◆ **Information supplied**

_____

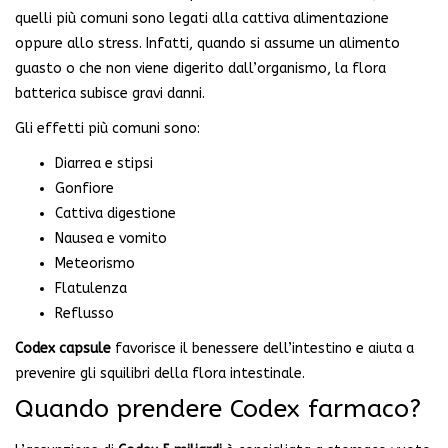
quelli più comuni sono legati alla cattiva alimentazione
oppure allo stress. Infatti, quando si assume un alimento
guasto o che non viene digerito dall’organismo, la flora
batterica subisce gravi danni.
Gli effetti più comuni sono:
Diarrea e stipsi
Gonfiore
Cattiva digestione
Nausea e vomito
Meteorismo
Flatulenza
Reflusso
Codex capsule
favorisce il benessere dell’intestino e aiuta a
prevenire gli squilibri della flora intestinale.
Quando prendere Codex farmaco?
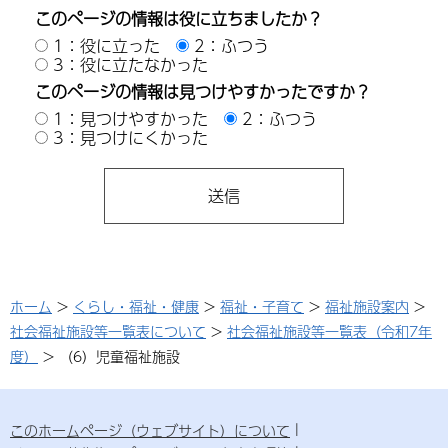
このページの情報は役に立ちましたか？
1：役に立った
2：ふつう
3：役に立たなかった
このページの情報は見つけやすかったですか？
1：見つけやすかった
2：ふつう
3：見つけにくかった
ホーム
>
くらし・福祉・健康
>
福祉・子育て
>
福祉施設案内
>
社会福祉施設等一覧表について
>
社会福祉施設等一覧表（令和7年
度）
> （6）児童福祉施設
このホームページ（ウェブサイト）について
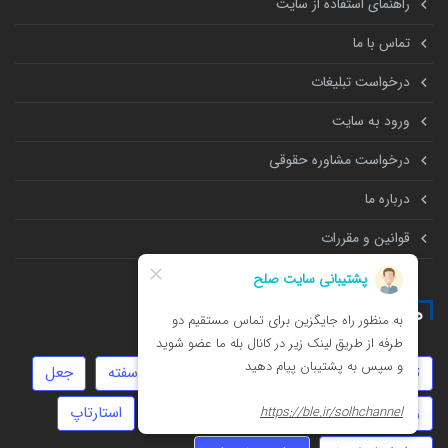
راهنمای استفاده از سایت
تماس با ما
درخواست تبلیغات
ورود به سایت
درخواست مشاوره حقوقی
درباره ما
قوانین و مقررات
همه چیز درباره
تهمت
سرقت
مهریه
داوری
سفته
جعل
زورگیری
نفقه
مهاجرت
خیانت
استارتاپ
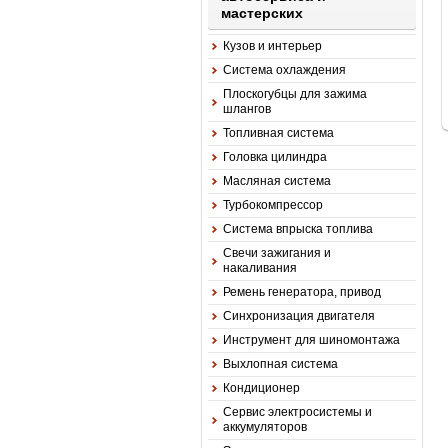
мастерских
Кузов и интерьер
Система охлаждения
Плоскогубцы для зажима
шлангов
Топливная система
Головка цилиндра
Масляная система
Турбокомпрессор
Система впрыска топлива
Свечи зажигания и
накаливания
Ремень генератора, привод
Синхронизация двигателя
Инструмент для шиномонтажа
Выхлопная система
Кондиционер
Сервис электросистемы и
аккумуляторов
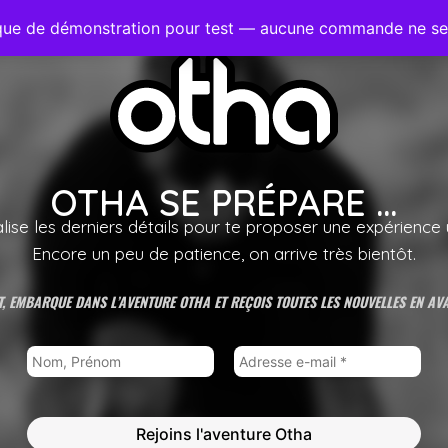
ique de démonstration pour test — aucune commande ne s
OTHA SE PRÉPARE …
alise les derniers détails pour te proposer une expérience 
Encore un peu de patience, on arrive très bientôt.
, EMBARQUE DANS L’AVENTURE OTHA ET REÇOIS TOUTES LES NOUVELLES EN AV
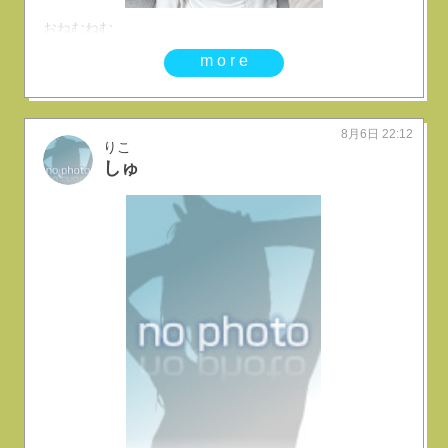
おねむねむ
more
8月6日 22:12
りこ
しゅ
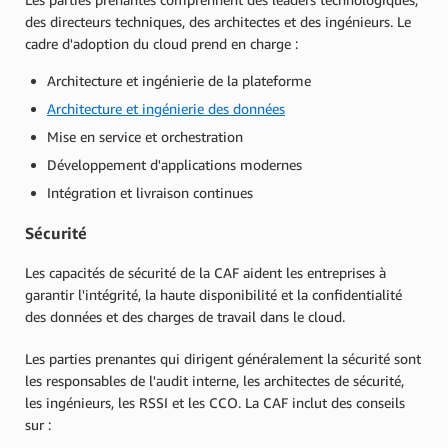
des directeurs techniques, des architectes et des ingénieurs. Le
cadre d'adoption du cloud prend en charge :
Architecture et ingénierie de la plateforme
Architecture et ingénierie des données
Mise en service et orchestration
Développement d'applications modernes
Intégration et livraison continues
Sécurité
Les capacités de sécurité de la CAF aident les entreprises à
garantir l'intégrité, la haute disponibilité et la confidentialité
des données et des charges de travail dans le cloud.
Les parties prenantes qui dirigent généralement la sécurité sont
les responsables de l'audit interne, les architectes de sécurité,
les ingénieurs, les RSSI et les CCO. La CAF inclut des conseils
sur :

_____

◆ **Task item**
Write out every line above exactly, minus images.

◆ **Response below**
quelli più comuni sono legati alla cattiva alimentazione
oppure allo stress. Infatti, quando si assume un alimento
guasto o che non viene digerito dall’organismo, la flora
batterica subisce gravi danni.
Gli effetti più comuni sono:
Diarrea e stipsi
Gonfiore
Cattiva digestione
Nausea e vomito
Meteorismo
Flatulenza
Reflusso
Codex capsule
favorisce il benessere dell’intestino e aiuta a
prevenire gli squilibri della flora intestinale.
Quando prendere Codex farmaco?
このページの情報は役に立ちましたか？
1：役に立った
2：ふつう
3：役に立たなかった
このページの情報は見つけやすかったですか？
1：見つけやすかった
2：ふつう
3：見つけにくかった
ホーム
>
くらし・福祉・健康
>
福祉・子育て
>
福祉施設案内
>
社会福祉施設等一覧表について
>
社会福祉施設等一覧表（令和7年
度）
> （6）児童福祉施設
このホームページ（ウェブサイト）について
راهنمای استفاده از سایت
تماس با ما
درخواست تبلیغات
ورود به سایت
درخواست مشاوره حقوقی
درباره ما
قوانین و مقررات
همه چیز درباره
تهمت
سرقت
مهریه
داوری
سفته
جعل
زورگیری
نفقه
مهاجرت
خیانت
استارتاپ
мастерских
Кузов и интерьер
Система охлаждения
Плоскогубцы для зажима
шлангов
Топливная система
Головка цилиндра
Масляная система
Турбокомпрессор
Система впрыска топлива
Свечи зажигания и
накаливания
Ремень генератора, привод
Синхронизация двигателя
Инструмент для шиномонтажа
Выхлопная система
Кондиционер
Сервис электросистемы и
аккумуляторов
ique de démonstration pour test — aucune commande ne s
OTHA SE PRÉPARE …
alise les derniers détails pour te proposer une expérience 
Encore un peu de patience, on arrive très bientôt.
, EMBARQUE DANS L’AVENTURE OTHA ET REÇOIS TOUTES LES NOUVELLES EN AV
おねむねむ
more
8月6日 22:12
りこ
しゅ
des directeurs techniques, des architectes et des ingénieurs. Le
cadre d'adoption du cloud prend en charge :
Architecture et ingénierie de la plateforme
Architecture et ingénierie des données
Mise en service et orchestration
Développement d'applications modernes
Intégration et livraison continues
Sécurité
Les capacités de sécurité de la CAF aident les entreprises à
garantir l'intégrité, la haute disponibilité et la confidentialité
des données et des charges de travail dans le cloud.
Les parties prenantes qui dirigent généralement la sécurité sont
les responsables de l'audit interne, les architectes de sécurité,
les ingénieurs, les RSSI et les CCO. La CAF inclut des conseils
sur :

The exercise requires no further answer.